Samples were taken from 157 immature Hawksbills in five areas in Brazilian waters from equatorial to temperate latitudes. This included two skin samples from fore flippers of each turtle. Turtles were hand captured, caught in fishing nets or found stranded on beaches.
In addition, the team performed meta-analysis using new and published genetic data from 2233 turtles sampled at 13 rookeries and 18 feeding grounds located at waters of several countries in the Atlantic Ocean.
Ms Reisser says Hawksbill turtles are in the 'most threatened' category of the International Union for Conservation of Nature's Red List. Millions have been killed for their shell in the last 100 years.

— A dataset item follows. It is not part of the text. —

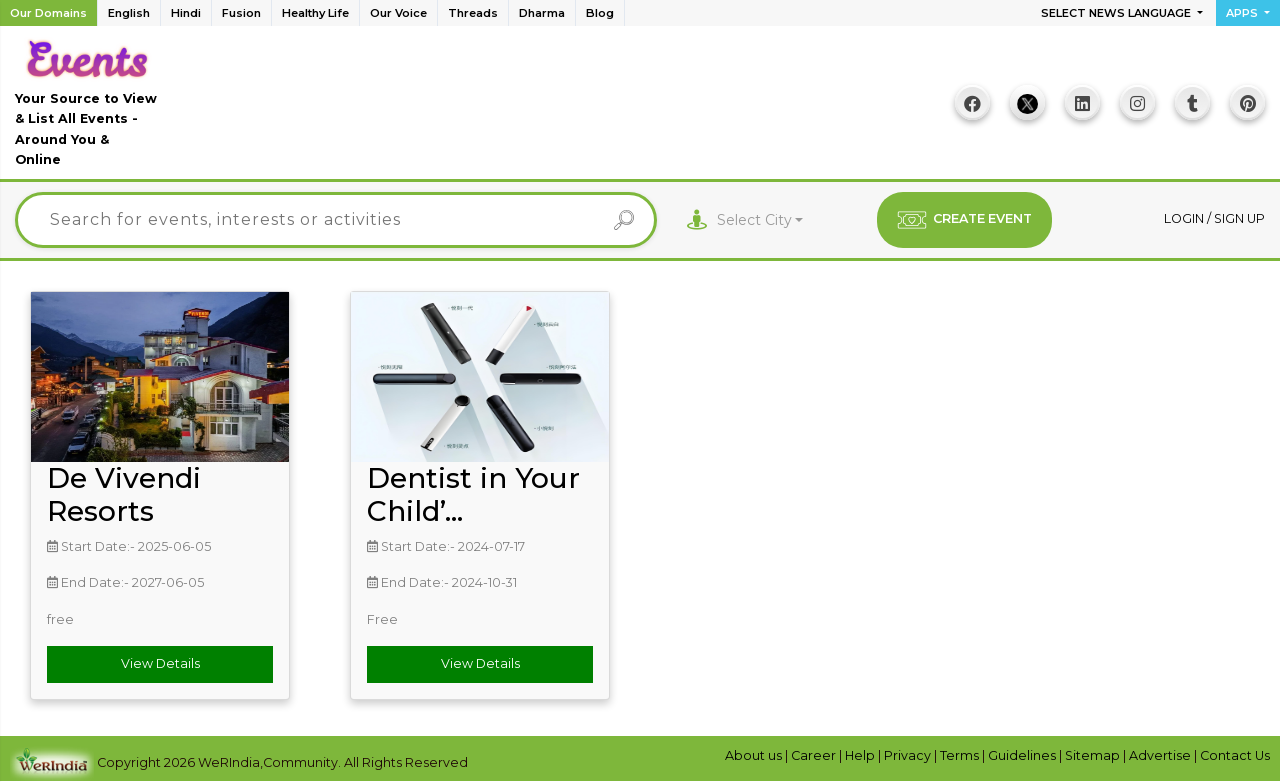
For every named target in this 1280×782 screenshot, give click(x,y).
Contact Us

Despite international and domestic prohibitions the trade remains a threat.
She says predicting where turtles from different nesting populations go once they leave the beach is essential to their conservation.
"Such information is important to quantify and mitigate the impact of such things as direct harvest, habitat degradation, marine pollution and fisheries by-catch on the different sea turtle nesting populations and sea turtle stocks," she says.
In addition, the researchers identified high correlations between turtle origins estimated through genetic data and oceanographic information.
"This demonstrates that ocean currents have a major influence on the at-sea distribution of Hawksbill turtle populations by shaping the pathways taken by baby turtles," Ms Reisser says.
"Ocean currents transport baby turtles over wide areas and their pathways determine where these animals will recruit to coastal habitats once it is time for them to start their more sedentary coastal stage."